Quantcast
Channel: CodeProject – Essential SQL
Viewing all articles
Browse latest Browse all 162

Using Conditional Logic in SQL with CASE Expression

$
0
0

The main purpose of a CASE expression is to return a value based on one or more conditional tests.  CASE expressions can be used anywhere in a SQL statement an expression is allowed.

Though a truly an expression, some people refer to them as “CASE statements.”  This most likely stems from that use of the phrase in programming languages.

The CASE expression is extremely versatile.  As such it is found throughout SQL.  In particular you find it being used in the SELECT column list, GROUP BY, HAVING, and ORDER BY clauses.

The CASE expression can be used to standardize (beautify) data or perform checks to protect against errors such as divide by zero.

All the examples for this lesson are based on Microsoft SQL Server Management Studio and the AdventureWorks2012 database.  You can get started using these free tools using my Guide Getting Started Using SQL Server.

Using Conditional Logic in SQL with the SELECT CASE Statement (Expression)

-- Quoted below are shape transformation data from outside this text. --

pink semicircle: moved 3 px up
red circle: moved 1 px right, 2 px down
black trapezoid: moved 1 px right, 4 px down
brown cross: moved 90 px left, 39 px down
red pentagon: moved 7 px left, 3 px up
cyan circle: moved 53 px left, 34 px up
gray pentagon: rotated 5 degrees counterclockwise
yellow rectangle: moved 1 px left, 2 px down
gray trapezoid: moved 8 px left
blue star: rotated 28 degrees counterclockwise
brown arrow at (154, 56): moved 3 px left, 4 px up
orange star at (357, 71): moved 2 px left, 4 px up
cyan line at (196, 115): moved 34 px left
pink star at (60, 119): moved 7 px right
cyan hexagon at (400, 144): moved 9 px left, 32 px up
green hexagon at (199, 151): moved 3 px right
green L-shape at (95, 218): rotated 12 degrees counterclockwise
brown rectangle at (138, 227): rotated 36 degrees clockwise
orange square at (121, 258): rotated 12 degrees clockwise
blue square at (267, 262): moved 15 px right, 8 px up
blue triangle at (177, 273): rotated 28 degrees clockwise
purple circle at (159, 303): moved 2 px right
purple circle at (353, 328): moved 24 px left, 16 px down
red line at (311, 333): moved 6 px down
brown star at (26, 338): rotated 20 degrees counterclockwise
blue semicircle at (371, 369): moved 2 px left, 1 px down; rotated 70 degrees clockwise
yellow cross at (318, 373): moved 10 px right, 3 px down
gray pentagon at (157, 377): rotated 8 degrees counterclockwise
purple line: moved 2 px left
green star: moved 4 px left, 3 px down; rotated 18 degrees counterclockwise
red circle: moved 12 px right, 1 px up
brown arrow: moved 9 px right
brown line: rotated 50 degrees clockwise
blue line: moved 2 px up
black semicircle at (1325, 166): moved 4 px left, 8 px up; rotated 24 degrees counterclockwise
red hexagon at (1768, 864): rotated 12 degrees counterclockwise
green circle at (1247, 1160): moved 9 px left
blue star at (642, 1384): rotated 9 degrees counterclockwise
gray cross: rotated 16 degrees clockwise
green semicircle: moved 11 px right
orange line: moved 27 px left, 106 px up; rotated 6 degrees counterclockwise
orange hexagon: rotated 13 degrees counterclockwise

There are two forms for the CASE clause:  simple and searched.  Both forms are used to return a result based on testing an expression.

The simple CASE expression is used for equality tests.  It tests one expression against multiple values, this makes it great for transforming one set of values, such as abbreviations to their corresponding long form.

The searched CASE expression uses a more comprehensive expression evaluation format.  It is good when you wish to work with ranges of data, such as salary ranges or ages.

We first start out with the simple form, and then cover searched.

CASE expression Simple Form

The simple form of the CASE expression is used to compare the results of an expression with a series of tests and return a “result” when the “test” returns true.

Here is the general form for a CASE expression in Simple Form

CASE expression
   WHEN test THEN result
   …
   ELSE otherResult
END

The ELSE statement is optional in a CASE expression.  When one is not defined, and no matches are made, NULL is returned.  If an ELSE is defined, and no matches are made, then “otherResult” is returned.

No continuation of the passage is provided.